## SOURCE MATERIAL
+++

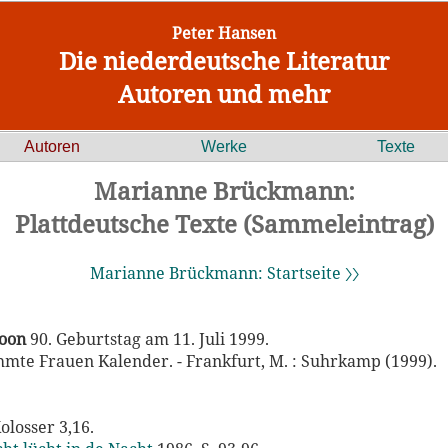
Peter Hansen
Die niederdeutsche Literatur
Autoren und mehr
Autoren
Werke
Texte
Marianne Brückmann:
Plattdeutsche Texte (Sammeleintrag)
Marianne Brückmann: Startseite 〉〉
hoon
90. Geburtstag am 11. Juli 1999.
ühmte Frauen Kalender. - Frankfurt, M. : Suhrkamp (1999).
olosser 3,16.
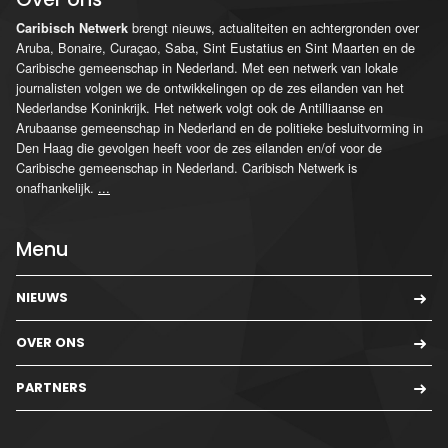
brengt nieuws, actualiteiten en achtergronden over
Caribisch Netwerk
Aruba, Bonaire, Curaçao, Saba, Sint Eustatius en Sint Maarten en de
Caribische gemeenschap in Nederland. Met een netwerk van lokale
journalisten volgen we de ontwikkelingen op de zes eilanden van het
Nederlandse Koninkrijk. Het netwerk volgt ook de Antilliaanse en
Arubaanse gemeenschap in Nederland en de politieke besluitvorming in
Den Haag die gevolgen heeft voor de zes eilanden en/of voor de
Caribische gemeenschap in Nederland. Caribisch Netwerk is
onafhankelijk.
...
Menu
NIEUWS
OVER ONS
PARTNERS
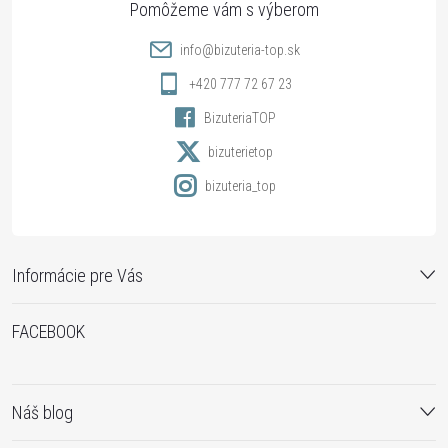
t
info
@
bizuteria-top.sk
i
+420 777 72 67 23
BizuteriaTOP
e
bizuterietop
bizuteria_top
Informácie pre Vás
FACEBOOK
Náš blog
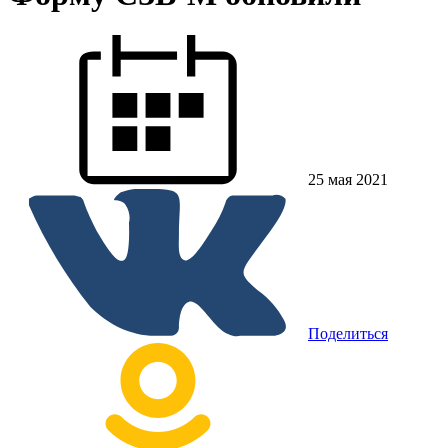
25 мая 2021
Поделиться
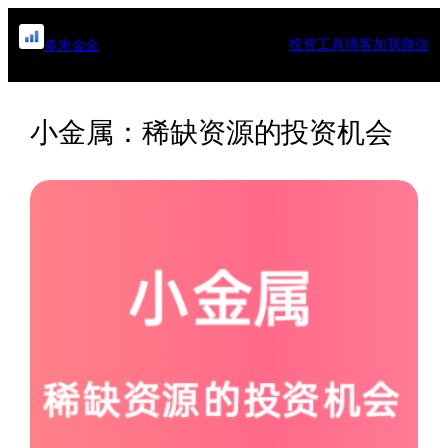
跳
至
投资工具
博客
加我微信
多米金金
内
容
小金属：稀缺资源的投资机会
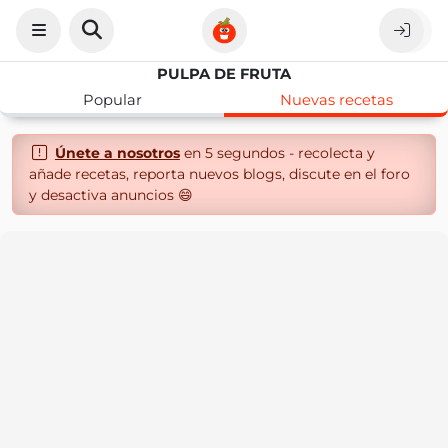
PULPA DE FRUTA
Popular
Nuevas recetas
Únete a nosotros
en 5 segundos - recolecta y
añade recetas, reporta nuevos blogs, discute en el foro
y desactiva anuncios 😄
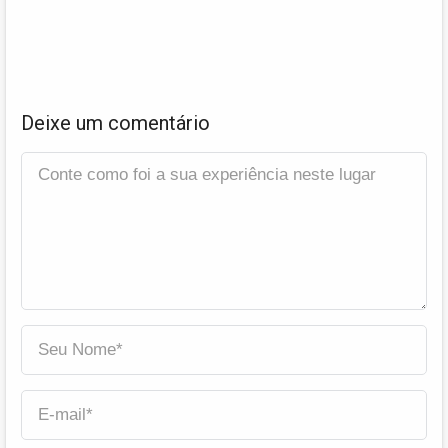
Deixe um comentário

+++

Which lines above contain the word "Texte"? List them.

Texte
Plattdeutsche Texte (Sammeleintrag)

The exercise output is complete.